### Dataset:
________________
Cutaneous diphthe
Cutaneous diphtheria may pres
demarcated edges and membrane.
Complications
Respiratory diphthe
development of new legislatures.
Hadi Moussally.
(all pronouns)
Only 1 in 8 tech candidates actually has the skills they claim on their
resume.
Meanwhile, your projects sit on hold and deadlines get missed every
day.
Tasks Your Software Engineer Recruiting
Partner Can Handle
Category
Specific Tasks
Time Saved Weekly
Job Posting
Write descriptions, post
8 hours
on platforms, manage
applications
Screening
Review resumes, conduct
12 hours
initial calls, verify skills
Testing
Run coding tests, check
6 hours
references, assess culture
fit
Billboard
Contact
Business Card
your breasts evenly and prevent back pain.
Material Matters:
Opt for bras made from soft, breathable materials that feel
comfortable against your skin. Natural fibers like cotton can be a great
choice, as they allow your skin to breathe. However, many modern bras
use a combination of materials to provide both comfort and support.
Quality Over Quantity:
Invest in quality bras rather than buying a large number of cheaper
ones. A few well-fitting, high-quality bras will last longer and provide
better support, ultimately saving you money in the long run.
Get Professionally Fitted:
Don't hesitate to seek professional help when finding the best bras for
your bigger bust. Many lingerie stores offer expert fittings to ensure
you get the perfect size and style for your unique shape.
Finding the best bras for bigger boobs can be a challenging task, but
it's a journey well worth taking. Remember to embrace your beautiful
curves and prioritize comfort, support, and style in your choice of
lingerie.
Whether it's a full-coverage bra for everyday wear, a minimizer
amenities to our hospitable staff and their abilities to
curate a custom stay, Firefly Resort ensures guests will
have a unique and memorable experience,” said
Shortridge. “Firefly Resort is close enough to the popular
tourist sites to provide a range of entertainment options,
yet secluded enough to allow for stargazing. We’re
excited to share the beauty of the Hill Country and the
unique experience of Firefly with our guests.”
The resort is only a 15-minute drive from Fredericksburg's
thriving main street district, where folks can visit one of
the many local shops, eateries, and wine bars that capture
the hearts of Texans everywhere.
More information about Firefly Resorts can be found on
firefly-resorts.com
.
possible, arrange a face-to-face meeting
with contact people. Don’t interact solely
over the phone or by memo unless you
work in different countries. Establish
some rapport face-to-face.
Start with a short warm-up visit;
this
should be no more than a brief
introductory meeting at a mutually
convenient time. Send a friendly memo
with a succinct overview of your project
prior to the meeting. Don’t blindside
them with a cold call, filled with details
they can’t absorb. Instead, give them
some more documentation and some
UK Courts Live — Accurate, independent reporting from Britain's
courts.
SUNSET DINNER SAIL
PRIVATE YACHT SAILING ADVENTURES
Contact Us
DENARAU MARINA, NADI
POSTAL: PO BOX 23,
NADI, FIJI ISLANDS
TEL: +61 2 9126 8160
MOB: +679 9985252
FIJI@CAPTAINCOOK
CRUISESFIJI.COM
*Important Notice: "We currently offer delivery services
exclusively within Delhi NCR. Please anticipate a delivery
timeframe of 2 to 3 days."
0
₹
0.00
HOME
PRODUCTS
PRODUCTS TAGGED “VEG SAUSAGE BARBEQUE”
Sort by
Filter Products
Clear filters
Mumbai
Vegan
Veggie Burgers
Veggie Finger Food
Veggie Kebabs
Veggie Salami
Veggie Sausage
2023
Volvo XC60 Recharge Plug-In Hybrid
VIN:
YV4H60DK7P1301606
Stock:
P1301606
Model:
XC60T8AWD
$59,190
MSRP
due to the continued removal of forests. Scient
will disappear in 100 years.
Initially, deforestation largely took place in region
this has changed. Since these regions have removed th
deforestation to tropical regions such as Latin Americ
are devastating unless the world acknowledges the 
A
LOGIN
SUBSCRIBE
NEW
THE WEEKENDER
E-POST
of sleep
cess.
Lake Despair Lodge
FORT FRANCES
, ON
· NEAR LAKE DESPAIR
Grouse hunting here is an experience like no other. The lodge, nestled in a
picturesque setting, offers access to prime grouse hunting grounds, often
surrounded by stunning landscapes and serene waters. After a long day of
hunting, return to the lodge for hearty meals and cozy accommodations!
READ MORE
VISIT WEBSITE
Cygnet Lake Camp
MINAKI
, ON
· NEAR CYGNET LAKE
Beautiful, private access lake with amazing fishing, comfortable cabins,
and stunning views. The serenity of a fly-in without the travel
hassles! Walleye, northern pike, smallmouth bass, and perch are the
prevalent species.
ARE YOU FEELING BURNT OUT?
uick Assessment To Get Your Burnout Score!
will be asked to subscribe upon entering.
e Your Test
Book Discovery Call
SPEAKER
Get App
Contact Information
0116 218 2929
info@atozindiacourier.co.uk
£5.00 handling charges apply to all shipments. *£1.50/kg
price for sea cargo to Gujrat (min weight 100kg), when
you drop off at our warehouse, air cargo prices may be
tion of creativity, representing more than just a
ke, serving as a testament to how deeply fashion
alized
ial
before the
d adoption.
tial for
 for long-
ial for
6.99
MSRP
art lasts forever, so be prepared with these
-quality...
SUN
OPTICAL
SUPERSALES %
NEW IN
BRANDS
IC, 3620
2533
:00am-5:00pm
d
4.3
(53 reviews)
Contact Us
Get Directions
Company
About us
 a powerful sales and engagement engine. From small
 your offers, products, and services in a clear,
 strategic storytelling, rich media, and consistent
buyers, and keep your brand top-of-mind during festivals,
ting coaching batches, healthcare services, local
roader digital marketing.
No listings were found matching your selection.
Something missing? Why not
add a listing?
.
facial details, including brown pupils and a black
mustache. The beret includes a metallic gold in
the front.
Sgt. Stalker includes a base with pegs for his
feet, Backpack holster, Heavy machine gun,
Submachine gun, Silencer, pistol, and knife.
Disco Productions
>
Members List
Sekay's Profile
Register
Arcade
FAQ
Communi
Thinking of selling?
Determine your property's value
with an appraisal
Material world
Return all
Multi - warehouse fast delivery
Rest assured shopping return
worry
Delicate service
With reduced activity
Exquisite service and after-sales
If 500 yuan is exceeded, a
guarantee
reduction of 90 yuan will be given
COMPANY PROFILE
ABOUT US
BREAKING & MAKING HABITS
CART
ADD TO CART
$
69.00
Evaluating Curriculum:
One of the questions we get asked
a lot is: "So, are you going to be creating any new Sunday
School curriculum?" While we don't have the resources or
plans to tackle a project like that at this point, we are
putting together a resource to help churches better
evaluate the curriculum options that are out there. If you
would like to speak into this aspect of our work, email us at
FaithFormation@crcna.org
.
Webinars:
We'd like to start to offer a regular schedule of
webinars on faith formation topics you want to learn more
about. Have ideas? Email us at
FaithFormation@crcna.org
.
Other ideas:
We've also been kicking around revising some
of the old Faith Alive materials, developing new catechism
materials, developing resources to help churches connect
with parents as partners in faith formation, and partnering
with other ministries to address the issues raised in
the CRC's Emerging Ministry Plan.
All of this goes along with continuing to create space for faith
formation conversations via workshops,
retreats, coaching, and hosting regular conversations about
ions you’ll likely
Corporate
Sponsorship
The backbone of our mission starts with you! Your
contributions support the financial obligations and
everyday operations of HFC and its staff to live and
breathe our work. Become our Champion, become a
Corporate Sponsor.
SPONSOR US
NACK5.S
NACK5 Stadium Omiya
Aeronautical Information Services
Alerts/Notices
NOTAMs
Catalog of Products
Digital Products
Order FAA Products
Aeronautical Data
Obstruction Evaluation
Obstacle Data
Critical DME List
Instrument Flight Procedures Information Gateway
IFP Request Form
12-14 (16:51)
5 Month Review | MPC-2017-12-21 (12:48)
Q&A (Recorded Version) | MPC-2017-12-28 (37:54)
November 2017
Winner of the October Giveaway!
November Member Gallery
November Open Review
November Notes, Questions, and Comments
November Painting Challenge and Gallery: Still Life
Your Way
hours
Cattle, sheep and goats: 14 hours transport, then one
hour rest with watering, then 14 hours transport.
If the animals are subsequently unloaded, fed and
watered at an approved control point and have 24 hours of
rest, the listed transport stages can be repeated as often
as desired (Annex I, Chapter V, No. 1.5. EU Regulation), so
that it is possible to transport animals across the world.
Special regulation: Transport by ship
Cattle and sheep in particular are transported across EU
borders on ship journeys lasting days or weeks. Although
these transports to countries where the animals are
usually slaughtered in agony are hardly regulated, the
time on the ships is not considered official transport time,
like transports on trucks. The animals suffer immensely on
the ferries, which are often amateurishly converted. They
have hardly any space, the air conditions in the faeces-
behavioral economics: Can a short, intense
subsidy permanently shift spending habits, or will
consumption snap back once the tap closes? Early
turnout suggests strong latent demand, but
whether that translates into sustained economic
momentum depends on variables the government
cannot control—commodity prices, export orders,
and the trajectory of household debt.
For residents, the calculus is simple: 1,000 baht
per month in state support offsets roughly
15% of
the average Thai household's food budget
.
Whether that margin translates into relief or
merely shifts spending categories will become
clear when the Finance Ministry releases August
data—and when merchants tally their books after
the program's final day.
________________
### Activity:
Using only the data above, copy out the lines that include the word "countries".

### Solution to this problem:
work in different countries. Establish
these transports to countries where the animals are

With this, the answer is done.